--- MATERIAL FOR THE TASK ---

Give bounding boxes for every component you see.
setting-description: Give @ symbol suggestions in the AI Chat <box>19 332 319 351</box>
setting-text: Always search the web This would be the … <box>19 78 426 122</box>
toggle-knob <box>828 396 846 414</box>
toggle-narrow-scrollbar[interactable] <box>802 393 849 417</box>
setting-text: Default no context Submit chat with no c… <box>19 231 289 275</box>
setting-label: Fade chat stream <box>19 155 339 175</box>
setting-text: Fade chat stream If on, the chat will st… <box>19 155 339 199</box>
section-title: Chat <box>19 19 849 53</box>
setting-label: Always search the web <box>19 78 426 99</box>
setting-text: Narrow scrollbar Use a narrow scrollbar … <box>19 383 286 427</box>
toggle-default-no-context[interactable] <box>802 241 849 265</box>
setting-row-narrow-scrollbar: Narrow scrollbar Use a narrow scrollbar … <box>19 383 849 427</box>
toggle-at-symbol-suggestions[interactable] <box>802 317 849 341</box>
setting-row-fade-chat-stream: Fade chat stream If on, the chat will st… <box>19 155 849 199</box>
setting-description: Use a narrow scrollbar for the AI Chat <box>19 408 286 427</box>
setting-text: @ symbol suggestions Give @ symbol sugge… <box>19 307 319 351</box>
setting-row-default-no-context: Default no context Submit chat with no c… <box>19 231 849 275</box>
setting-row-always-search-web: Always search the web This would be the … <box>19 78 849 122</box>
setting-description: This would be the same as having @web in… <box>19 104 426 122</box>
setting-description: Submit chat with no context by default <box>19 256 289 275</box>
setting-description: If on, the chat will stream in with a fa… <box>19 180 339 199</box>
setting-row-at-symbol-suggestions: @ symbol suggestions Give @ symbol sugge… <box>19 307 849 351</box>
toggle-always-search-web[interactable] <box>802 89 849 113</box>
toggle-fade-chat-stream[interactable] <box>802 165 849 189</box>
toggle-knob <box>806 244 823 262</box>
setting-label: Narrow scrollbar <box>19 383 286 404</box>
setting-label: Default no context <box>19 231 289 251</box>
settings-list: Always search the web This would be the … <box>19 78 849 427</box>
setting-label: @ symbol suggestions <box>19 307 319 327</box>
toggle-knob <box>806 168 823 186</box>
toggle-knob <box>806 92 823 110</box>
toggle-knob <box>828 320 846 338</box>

---
--- MATERIAL FOR THE TASK ---

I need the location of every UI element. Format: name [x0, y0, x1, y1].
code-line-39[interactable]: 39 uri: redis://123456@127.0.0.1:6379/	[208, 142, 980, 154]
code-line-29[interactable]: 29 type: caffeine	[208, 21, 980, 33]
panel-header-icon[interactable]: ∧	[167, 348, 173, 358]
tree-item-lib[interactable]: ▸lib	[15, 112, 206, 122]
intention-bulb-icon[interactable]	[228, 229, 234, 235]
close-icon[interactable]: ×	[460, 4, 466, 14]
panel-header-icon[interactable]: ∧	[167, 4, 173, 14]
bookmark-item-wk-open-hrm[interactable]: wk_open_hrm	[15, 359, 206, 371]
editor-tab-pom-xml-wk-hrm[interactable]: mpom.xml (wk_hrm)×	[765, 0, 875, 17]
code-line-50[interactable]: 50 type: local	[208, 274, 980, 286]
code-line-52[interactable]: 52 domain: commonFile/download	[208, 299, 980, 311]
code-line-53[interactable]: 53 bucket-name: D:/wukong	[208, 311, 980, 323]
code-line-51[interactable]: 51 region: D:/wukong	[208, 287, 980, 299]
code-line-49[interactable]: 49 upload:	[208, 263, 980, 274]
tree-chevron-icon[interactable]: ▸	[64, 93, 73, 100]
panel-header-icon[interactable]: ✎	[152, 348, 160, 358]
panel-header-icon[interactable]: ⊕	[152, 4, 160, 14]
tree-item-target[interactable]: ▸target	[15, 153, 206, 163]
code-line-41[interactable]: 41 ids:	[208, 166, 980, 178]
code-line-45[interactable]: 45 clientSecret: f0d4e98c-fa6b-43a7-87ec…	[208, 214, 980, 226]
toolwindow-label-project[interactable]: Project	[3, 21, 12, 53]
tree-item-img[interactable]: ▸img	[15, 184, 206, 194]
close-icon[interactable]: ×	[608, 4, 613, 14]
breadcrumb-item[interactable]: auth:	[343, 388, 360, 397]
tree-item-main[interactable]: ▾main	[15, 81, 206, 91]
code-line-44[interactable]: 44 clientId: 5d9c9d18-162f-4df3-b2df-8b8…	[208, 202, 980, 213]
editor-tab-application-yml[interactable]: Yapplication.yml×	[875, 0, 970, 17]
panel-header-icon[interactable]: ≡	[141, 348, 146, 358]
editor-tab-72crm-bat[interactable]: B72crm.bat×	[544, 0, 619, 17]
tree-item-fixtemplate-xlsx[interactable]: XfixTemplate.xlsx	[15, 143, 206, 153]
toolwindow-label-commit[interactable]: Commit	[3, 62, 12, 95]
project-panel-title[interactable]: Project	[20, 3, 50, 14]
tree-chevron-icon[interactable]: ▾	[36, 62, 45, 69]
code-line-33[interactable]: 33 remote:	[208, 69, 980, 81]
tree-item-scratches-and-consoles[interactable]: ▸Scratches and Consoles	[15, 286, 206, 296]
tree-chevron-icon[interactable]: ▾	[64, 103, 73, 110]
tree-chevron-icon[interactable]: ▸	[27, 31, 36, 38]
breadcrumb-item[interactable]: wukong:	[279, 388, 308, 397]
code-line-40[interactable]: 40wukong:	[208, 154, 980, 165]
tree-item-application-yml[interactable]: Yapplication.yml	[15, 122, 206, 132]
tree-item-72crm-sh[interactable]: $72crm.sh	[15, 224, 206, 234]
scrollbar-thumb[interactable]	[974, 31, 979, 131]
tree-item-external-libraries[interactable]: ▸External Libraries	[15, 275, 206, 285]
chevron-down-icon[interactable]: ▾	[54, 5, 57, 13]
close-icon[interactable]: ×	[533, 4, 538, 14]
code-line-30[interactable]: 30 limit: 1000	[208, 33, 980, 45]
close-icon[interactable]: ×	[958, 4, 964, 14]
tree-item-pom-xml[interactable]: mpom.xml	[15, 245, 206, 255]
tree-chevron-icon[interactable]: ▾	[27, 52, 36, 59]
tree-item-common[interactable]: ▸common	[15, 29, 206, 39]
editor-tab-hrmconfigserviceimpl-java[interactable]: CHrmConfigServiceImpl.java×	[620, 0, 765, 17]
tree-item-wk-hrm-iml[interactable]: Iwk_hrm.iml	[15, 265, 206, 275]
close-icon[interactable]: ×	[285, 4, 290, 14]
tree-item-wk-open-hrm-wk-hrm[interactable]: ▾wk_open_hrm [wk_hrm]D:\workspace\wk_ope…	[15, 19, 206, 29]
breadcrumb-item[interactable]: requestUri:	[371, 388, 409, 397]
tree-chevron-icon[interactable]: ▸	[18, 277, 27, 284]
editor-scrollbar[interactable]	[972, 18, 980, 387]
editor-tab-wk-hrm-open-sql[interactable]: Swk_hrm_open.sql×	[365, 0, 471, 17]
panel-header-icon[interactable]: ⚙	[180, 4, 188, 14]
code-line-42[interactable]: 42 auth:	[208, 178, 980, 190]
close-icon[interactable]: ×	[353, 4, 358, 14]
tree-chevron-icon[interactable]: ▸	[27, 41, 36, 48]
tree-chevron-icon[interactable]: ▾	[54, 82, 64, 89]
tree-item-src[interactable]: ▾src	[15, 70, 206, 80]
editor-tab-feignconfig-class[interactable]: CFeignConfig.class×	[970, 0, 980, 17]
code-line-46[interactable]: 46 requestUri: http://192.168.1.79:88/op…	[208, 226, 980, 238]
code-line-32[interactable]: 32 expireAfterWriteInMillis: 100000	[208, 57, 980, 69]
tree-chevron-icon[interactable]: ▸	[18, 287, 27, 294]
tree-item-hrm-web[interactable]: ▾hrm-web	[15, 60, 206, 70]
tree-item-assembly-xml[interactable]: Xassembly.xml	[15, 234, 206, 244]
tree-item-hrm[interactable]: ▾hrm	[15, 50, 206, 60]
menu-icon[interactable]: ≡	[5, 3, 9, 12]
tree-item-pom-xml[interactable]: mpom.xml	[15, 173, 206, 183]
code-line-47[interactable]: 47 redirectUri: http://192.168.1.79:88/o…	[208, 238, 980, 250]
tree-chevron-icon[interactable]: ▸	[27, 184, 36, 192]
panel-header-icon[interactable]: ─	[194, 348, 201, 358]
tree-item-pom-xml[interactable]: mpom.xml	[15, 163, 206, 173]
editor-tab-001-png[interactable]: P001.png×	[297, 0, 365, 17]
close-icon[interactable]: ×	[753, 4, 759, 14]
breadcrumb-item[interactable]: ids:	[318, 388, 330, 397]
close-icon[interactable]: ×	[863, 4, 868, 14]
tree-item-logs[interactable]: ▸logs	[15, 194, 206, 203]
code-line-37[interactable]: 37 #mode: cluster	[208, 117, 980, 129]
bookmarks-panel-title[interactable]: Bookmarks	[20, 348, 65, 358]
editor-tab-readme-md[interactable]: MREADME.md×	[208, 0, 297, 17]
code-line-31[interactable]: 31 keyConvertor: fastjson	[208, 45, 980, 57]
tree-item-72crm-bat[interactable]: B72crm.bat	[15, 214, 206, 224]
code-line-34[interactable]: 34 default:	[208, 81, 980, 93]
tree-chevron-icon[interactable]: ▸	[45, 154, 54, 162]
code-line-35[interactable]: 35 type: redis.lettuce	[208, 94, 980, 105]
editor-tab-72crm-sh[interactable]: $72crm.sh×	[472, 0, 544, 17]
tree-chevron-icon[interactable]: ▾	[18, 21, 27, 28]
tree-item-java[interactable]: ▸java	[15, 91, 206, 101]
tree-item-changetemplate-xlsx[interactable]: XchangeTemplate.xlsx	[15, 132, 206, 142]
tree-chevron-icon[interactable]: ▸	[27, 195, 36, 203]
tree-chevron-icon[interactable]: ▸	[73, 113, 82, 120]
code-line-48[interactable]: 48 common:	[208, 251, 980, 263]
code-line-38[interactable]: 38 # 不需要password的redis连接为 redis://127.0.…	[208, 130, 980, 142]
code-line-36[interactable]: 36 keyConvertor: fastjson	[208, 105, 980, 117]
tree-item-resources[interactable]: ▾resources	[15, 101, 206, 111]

---
--- MATERIAL FOR THE TASK ---

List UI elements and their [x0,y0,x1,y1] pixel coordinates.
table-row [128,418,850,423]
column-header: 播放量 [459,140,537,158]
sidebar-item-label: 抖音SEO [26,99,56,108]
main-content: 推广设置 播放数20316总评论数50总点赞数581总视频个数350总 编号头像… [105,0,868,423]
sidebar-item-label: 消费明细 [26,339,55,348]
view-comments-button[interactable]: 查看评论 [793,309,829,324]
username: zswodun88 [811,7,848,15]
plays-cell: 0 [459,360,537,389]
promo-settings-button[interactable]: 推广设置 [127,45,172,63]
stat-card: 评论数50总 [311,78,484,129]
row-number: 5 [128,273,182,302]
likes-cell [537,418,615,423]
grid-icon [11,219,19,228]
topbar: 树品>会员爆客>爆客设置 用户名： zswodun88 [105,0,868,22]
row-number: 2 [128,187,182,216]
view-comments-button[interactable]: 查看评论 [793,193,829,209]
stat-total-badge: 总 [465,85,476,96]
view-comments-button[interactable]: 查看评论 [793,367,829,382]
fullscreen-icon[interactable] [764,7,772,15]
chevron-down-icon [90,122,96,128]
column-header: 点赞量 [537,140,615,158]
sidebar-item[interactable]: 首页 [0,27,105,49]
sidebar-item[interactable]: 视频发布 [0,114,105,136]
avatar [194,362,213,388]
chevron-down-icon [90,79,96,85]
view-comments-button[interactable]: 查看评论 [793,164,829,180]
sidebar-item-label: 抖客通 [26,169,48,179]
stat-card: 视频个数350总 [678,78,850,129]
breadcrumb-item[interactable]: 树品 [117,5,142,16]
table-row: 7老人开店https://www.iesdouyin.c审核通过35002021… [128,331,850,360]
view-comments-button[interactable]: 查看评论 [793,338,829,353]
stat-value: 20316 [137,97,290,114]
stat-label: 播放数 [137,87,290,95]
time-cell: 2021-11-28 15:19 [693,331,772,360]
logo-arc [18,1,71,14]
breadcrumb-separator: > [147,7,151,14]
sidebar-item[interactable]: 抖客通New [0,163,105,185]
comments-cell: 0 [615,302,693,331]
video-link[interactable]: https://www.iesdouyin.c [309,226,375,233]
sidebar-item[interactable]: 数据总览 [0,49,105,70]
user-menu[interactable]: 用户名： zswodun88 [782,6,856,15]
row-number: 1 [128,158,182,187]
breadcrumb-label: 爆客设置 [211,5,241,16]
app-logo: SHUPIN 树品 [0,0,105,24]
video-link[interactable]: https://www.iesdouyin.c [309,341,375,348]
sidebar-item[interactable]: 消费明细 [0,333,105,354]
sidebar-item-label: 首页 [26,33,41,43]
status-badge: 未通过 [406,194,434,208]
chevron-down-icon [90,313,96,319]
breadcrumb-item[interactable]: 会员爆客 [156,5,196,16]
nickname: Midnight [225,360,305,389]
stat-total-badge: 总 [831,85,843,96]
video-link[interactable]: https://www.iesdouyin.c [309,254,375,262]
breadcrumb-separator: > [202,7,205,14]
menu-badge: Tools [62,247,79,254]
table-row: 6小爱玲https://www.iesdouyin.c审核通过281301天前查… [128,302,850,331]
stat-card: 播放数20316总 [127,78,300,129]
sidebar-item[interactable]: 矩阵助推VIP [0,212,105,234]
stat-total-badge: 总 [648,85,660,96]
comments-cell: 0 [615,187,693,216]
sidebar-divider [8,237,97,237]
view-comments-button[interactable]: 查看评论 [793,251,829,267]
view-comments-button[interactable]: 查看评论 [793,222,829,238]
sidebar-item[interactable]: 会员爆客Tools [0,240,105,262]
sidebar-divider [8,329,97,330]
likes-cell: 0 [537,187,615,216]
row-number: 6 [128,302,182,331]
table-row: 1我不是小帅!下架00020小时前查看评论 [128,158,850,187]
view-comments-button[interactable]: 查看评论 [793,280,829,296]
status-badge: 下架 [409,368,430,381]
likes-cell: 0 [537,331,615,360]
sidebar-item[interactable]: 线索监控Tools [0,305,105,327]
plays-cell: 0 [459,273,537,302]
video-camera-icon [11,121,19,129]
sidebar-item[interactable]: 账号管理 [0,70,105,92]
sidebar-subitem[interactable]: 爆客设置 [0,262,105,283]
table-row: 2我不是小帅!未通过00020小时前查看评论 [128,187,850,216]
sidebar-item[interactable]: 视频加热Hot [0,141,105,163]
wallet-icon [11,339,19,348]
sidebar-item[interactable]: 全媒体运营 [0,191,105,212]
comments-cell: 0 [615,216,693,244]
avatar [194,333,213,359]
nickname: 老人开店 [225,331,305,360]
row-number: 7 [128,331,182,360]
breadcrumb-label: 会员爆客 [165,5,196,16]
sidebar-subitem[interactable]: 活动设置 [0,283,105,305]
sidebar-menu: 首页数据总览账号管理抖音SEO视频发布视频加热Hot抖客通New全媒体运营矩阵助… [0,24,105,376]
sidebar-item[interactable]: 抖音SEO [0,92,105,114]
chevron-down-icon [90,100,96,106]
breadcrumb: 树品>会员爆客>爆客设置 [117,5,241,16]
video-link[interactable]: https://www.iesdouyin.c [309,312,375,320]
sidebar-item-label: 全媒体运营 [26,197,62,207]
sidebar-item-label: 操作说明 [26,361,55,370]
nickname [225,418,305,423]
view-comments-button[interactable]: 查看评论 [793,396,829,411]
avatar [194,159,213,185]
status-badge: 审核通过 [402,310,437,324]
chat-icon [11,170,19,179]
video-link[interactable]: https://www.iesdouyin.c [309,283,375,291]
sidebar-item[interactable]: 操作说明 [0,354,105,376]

---

- PROBLEM TO WORK ON:
Every line with "keyConvertor" in it should be copied from the entries.

- ANSWER BOX:
code-line-31[interactable]: 31 keyConvertor: fastjson	[208, 45, 980, 57]
code-line-36[interactable]: 36 keyConvertor: fastjson	[208, 105, 980, 117]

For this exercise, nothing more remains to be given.